===== SUPPLIED RECORDS
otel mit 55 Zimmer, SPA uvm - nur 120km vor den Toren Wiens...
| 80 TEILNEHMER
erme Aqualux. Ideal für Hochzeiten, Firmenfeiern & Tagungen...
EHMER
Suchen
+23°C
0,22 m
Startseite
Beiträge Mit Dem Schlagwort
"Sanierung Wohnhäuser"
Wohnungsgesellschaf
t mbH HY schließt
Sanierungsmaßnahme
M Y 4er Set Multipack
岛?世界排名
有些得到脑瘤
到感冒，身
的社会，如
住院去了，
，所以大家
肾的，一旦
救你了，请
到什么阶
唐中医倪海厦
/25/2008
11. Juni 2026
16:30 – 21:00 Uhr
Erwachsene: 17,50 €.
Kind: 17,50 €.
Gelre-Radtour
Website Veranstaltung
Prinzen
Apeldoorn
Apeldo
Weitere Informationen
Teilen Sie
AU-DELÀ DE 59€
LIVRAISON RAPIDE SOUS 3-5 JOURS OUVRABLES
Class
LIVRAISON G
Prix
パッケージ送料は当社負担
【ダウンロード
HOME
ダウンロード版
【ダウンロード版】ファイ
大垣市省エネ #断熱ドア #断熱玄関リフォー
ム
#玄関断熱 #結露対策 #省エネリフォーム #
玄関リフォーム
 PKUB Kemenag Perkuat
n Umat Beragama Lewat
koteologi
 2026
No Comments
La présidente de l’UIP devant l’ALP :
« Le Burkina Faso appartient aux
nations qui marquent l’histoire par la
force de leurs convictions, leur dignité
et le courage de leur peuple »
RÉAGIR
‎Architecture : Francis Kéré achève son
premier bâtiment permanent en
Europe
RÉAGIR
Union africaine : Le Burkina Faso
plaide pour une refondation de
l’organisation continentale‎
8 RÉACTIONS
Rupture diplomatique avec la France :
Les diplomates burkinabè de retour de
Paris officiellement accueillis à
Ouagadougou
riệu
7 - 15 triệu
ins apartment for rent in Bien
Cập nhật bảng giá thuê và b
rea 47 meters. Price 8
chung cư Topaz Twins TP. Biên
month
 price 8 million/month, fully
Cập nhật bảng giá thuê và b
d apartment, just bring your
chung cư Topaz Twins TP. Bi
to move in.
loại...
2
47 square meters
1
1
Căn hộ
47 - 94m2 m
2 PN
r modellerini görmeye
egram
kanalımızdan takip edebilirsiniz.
==========
WORK INSTRUCTIONS:
For every line of the listing, produce an identical copy.

RESPONSE AREA:
otel mit 55 Zimmer, SPA uvm - nur 120km vor den Toren Wiens...
| 80 TEILNEHMER
erme Aqualux. Ideal für Hochzeiten, Firmenfeiern & Tagungen...
EHMER
Suchen
+23°C
0,22 m
Startseite
Beiträge Mit Dem Schlagwort
"Sanierung Wohnhäuser"
Wohnungsgesellschaf
t mbH HY schließt
Sanierungsmaßnahme
M Y 4er Set Multipack
岛?世界排名
有些得到脑瘤
到感冒，身
的社会，如
住院去了，
，所以大家
肾的，一旦
救你了，请
到什么阶
唐中医倪海厦
/25/2008
11. Juni 2026
16:30 – 21:00 Uhr
Erwachsene: 17,50 €.
Kind: 17,50 €.
Gelre-Radtour
Website Veranstaltung
Prinzen
Apeldoorn
Apeldo
Weitere Informationen
Teilen Sie
AU-DELÀ DE 59€
LIVRAISON RAPIDE SOUS 3-5 JOURS OUVRABLES
Class
LIVRAISON G
Prix
パッケージ送料は当社負担
【ダウンロード
HOME
ダウンロード版
【ダウンロード版】ファイ
大垣市省エネ #断熱ドア #断熱玄関リフォー
ム
#玄関断熱 #結露対策 #省エネリフォーム #
玄関リフォーム
 PKUB Kemenag Perkuat
n Umat Beragama Lewat
koteologi
 2026
No Comments
La présidente de l’UIP devant l’ALP :
« Le Burkina Faso appartient aux
nations qui marquent l’histoire par la
force de leurs convictions, leur dignité
et le courage de leur peuple »
RÉAGIR
‎Architecture : Francis Kéré achève son
premier bâtiment permanent en
Europe
RÉAGIR
Union africaine : Le Burkina Faso
plaide pour une refondation de
l’organisation continentale‎
8 RÉACTIONS
Rupture diplomatique avec la France :
Les diplomates burkinabè de retour de
Paris officiellement accueillis à
Ouagadougou
riệu
7 - 15 triệu
ins apartment for rent in Bien
Cập nhật bảng giá thuê và b
rea 47 meters. Price 8
chung cư Topaz Twins TP. Biên
month
 price 8 million/month, fully
Cập nhật bảng giá thuê và b
d apartment, just bring your
chung cư Topaz Twins TP. Bi
to move in.
loại...
2
47 square meters
1
1
Căn hộ
47 - 94m2 m
2 PN
r modellerini görmeye
egram
kanalımızdan takip edebilirsiniz.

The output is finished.